「選抜高校野球・1回戦、山梨学院5-1天理」(20日、甲子園球場) 天理(奈良)は逆転負けで、2021年以来の春センバツ勝利はならなかった。 ◇ ◇ 初めての甲子園の景色は感動とともに悔しさが残った。今秋のドラフト候補としても注目され…
「選抜高校野球・1回戦、山梨学院5-1天理」(20日、甲子園球場)
天理(奈良)は逆転負けで、2021年以来の春センバツ勝利はならなかった。
◇ ◇
初めての甲子園の景色は感動とともに悔しさが残った。今秋のドラフト候補としても注目される赤埴幸輝(3年)内野手。4点ビハインドの九回、外角高めの直球を仕留めきれず、右方向への大飛球がフェンス手前で失速し、天を仰いだ。
「小さい頃から目指してきた場所でプレーできるうれしさはありましたけど、やっぱり1勝しないと何も…。すごく力不足だと感じた」
父・智博さん(54)も兄・克樹さん(19)も天理高で聖地に出場。野球一家に生まれた赤埴は、兄がキャッチボールをしている姿に憧れて自然と白球を追いかけていた。天理のユニホームに袖を通したのも「お兄ちゃんを追いかけて」と、同じ道をたどった。

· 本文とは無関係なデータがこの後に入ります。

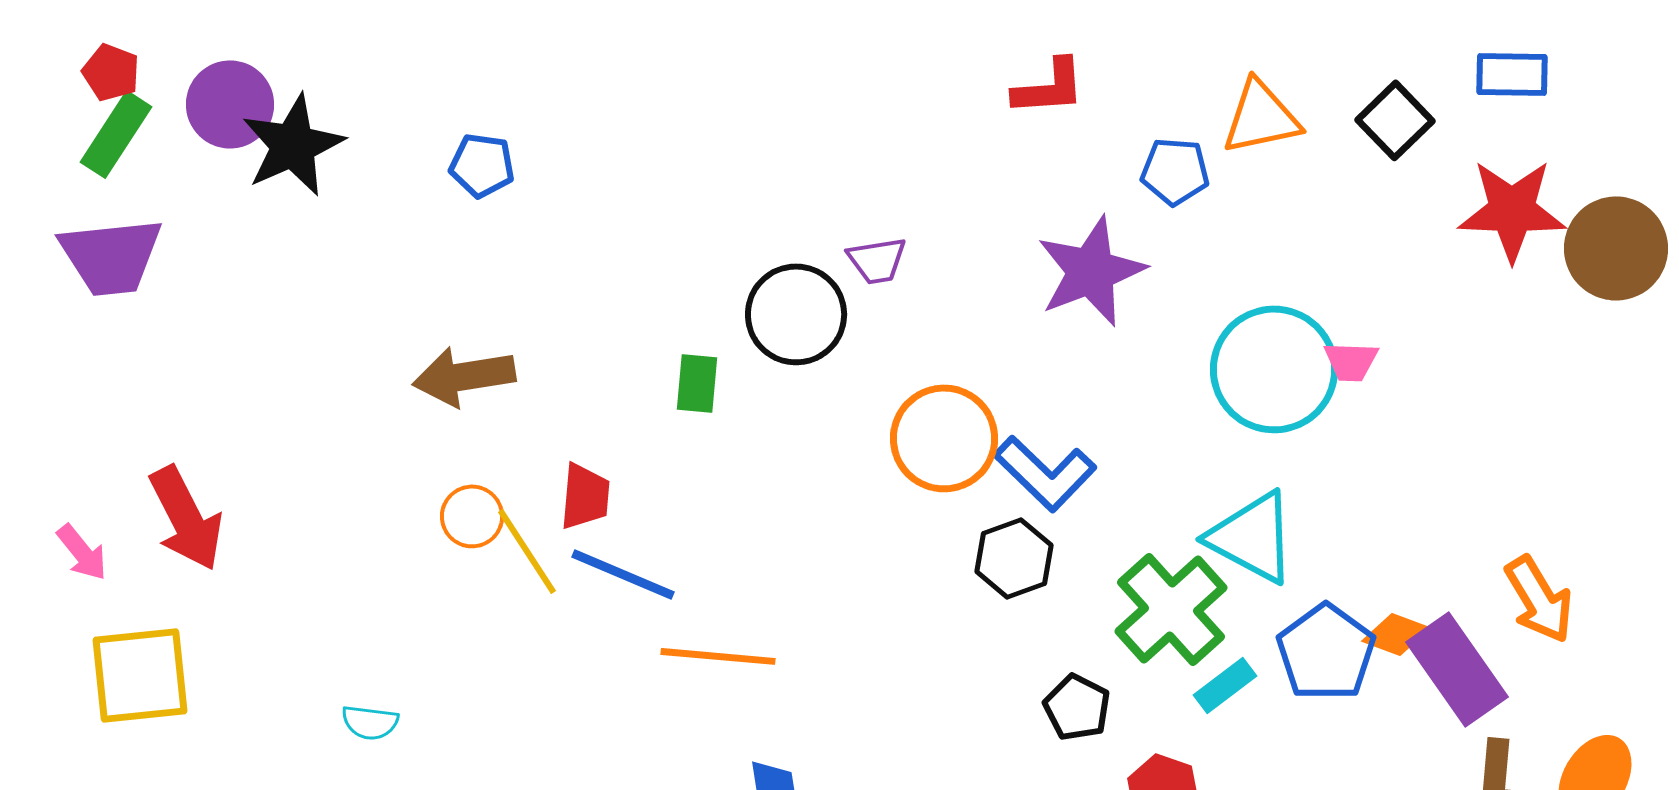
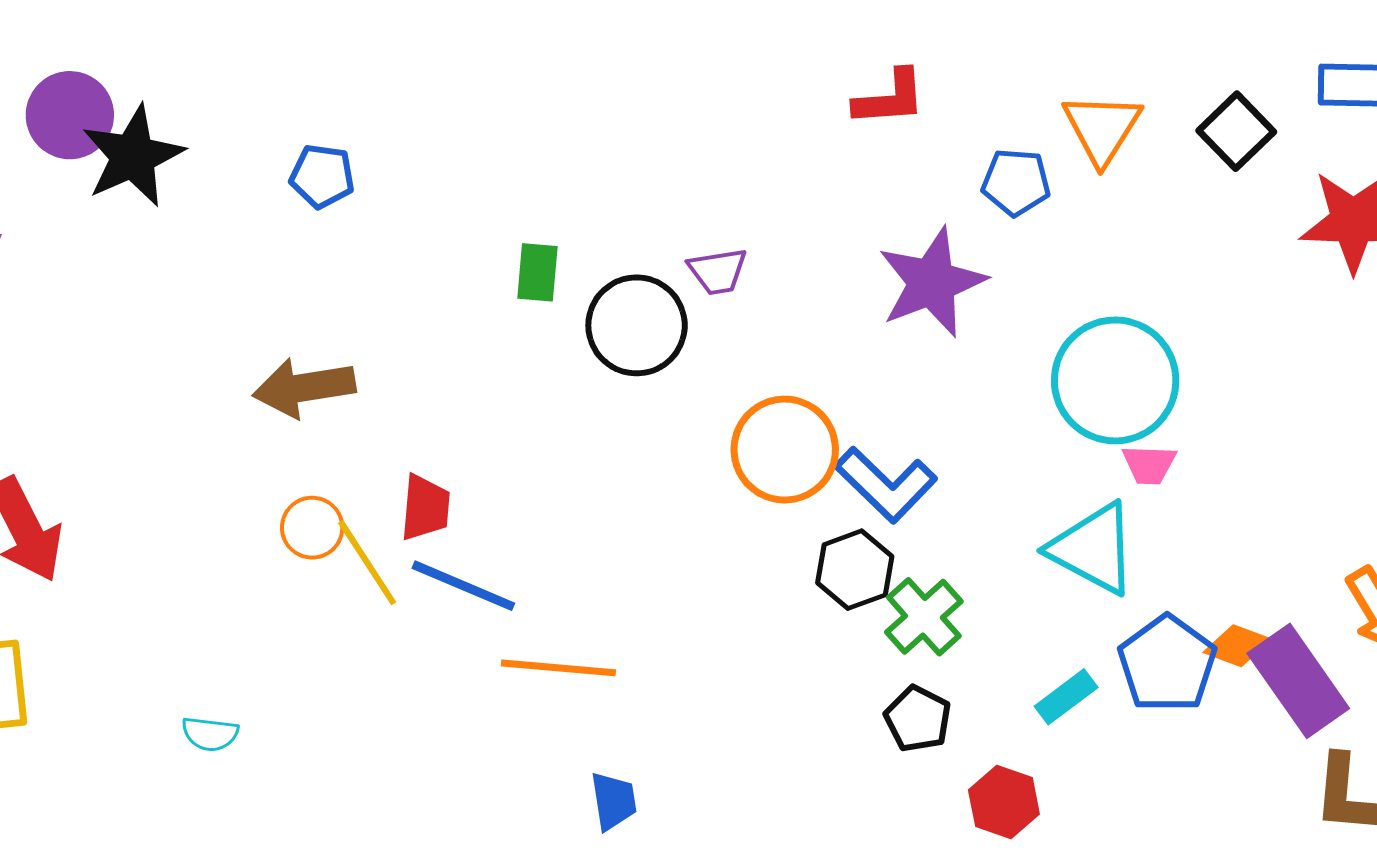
orange triangle: (1261, 117) -> (1102, 128), turned -46
pink trapezoid: (1351, 361) -> (1149, 465), moved
green rectangle: (697, 383) -> (537, 272), moved
green cross: (1171, 609) -> (924, 617), moved, size x0.7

私生活から尊敬する兄が「(甲子園は)すごくいいところや」と言っていた場所。だが、兄が出場した22年夏は、あえて現地で応援せずにテレビで観戦した。その景色や雰囲気を自分の力で直接感じたいから。初回の第1打席でバッターボックスに立つと、自然に口角が上がっていた。
「思っていたような景色というか、楽しさがすごく湧いてきて」と甲子園を堪能した一方で、冷静に敗戦と向き合う。「すごく悔しいけど、これが実力。一回り、二回り大きくなって最後の夏は絶対に甲子園に帰ってくる」と力強くカムバックを誓った。
◆赤埴 幸輝(あかはに・こうき)2007年5月5日生まれ、17歳。大阪市出身。181センチ、74キロ。内野手。右投げ左打ち。小学1年で大阪クーガースで野球を始め、今津中では大阪東ボーイズに所属。天理では1年春からベンチ入り。遠投105メートル、50メートル走6・1秒。